I am sure that you guys have the answer.
thanks,
David
Unless you are doing something else that is causing a problem, like your oven is never re-firing after you introduce the dough and steam. Nothing unusual at all.
With an electric oven I preheat to something like 500dF for 45 minutes, adding one Sylvia's steaming towel at ~ the 1/2 hour mark for the final 15 minutes. That's one rolled up terry towel in a pan of hot water. After loading my dough I pour 2 cups of near boiling water into a pan of preheated lava rocks. Closing the oven door, the oven temp is reset to ensure that it will re-fire to the correct baking temp. ~12-13 minutes later I open the door to terminate the steaming by removing the towel pan and then rotate the dough on the oven deck. By this time all of the water in the laval rock pan has steamed off.
(forgot this part) - And never have a problem with too much steam.
Steam in your oven can limit the temperature it achieves; this is not unheard of. It's one reason you remove the source of steam partway through the bake. It will come fully up to temperature with the steam gone.
I don't understand the point of preheating it to 500 F for an hour. Your oven should come up to temp in less than 10 minutes. Any longer than that and you're pissing away gas or electricity.
for several reasons:
Even with steam my oven returns to the temp set, although it will take several minutes into the bake.
get to 550 F - my usual preheat but the top and bottom baking stone lags the oven temperature by exactly 15 minutes because of their thermal mass. When the oven beeps it is at 550 F I load in the mega steam of a towel in a pan of water and lava rock a in another pan of water loaded on the bottom rack under the bottom stone, 15 minutes later they are billowing steam the oven temperature has dropped to 475 and the stones are at 450 F. The bread goes in and i turn the oven down to 450 for steam and then down to 2425 F convection with the steam out, When the doir is open to load the bread the oven air temperature drops further but the 2 stones and the oven get it back up to temp very quickly.

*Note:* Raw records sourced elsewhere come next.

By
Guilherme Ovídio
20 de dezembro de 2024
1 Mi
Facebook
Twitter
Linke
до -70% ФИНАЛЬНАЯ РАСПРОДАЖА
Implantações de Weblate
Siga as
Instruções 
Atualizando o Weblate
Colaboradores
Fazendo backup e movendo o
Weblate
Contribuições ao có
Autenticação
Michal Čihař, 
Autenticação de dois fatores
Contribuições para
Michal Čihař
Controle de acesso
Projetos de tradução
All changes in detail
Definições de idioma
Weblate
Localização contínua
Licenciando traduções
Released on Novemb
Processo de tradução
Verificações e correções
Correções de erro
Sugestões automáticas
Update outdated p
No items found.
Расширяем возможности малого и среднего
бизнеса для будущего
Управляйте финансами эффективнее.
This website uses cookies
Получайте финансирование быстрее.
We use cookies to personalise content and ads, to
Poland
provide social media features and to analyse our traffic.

Total preheat time is 42 minutes plus a bit to load in the steam and bread..
There are variables which affect an oven's preheating time, such as the volume of the oven cavity, the power of the heating elements, the insulation of the oven, the desired temperature, etc. Mine takes about 10 minutes to reach 425 F, a lower temperature than your 500 F.
It is ultimately the heated air surrounding the loaf that bakes it, so I'm not sure what you're driving at. If the surface upon which the dough rests gets too hot you'll have a burnt or too-dark bottom. Been there and done that.
A little-known trick that applies to electric ovens: the heating elements themselves provide lots of thermal mass. When the thermostat cuts current to the bake element, it stays quite hot for some time afterward and continues to radiate heat. It may no longer glow amber but it's hot all right. In a gas oven, when the burner turns off, there is no flame and no heat is being emitted, except from the walls of the cavity which continue to radiate heat, whether it be a gas or electric oven.
Our new oven is split between an upper, much smaller box, and the lower, much larger box. We bought it a year ago, one year into my home baking interest, to avoid having to jockey the baking deck tiles in and out of the previous single box oven.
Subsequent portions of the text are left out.